Turkish officials wave off Taliban threats against Turkey as 'symbolic' - BBC Turkish
Threats from the Taliban militant group in Afghanistan aimed at Turkey are only symbolic gestures to demonstrate their dominance in the country, BBC Turkish reported on Wednesday, citing anonymous Turkish and U.S officials.
According to the outlet's sources, the Taliban's threats should be interpreted more as posturing than any genuine indication that the militants will target Turkish soldiers based at Kabul International Airport after U.S forces withdraw in September. One unnamed security official in Turkey told BBC that recent statements promising to "take a stand" against Ankara if it goes through with its plans were aimed squarely at getting international recognition.
The official noted that the Taliban views U.S forces as occupiers from a foreign land, but this did not extend to Turkey, who the source insists the Taliban understands to have no secret agenda in the country.
"These are symbolic statements. This is the message given to the international community in the background, 'Nothing will happen except what we say'. Therefore, we do not think that there will be an aggressive attitude towards Turkey," they told BBC.
On Tuesday, the Taliban repeated their demand that Turkey follow other international forces out of Afghanistan once the U.S finishes its withdrawal in September. Otherwise, they too can become targets in the future after nearly two decades of a generally noiseless presence as part of a wider international coalition.

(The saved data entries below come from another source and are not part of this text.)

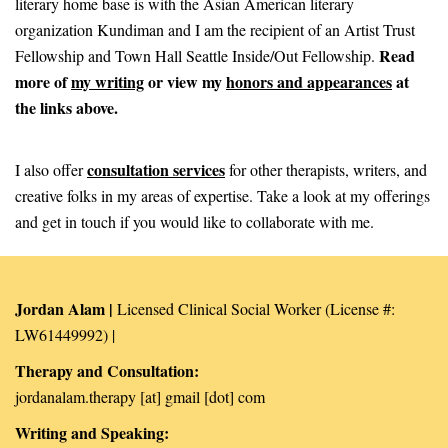
literary home base is with the Asian American literary
organization Kundiman and I am the recipient of an Artist Trust
Read
Fellowship and Town Hall Seattle Inside/Out Fellowship.
more of
my writing
or
view my
honors and appearances
at
the links above.
consultation services
I also offer
for other therapists, writers, and
creative folks in my areas of expertise. Take a look at my offerings
and get in touch if you would like to collaborate with me.
Jordan Alam |
Licensed Clinical Social Worker (License #:
LW61449992) |
Therapy and Consultation:
jordanalam.therapy [at] gmail [dot] com
Writing and Speaking: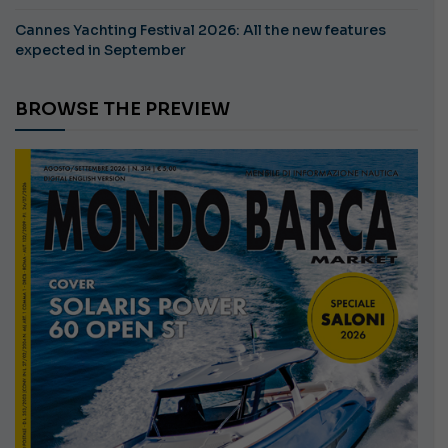
Cannes Yachting Festival 2026: All the new features
expected in September
BROWSE THE PREVIEW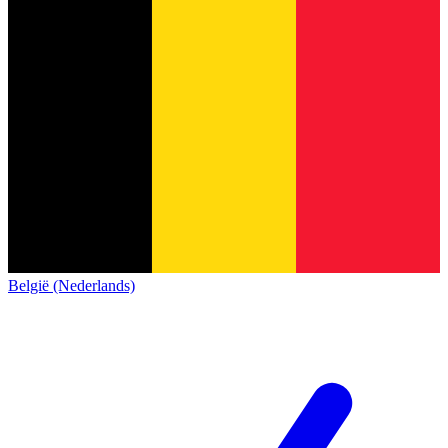
België (Nederlands)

The Turkish proposal to continue providing security for Kabul's international airport has been welcomed by the U.S as well as officials in Kabul. However, the mission will be limited to ensuring the airport remains functional and will not become a combat mission akin to Turkey's interventions in Syria or Libya.
To that end, Turkey's defence ministry made clear that a larger troop deployment is unlikely and other Turkish officials explained to BBC that soldiers on duty will only fight if they come under attack.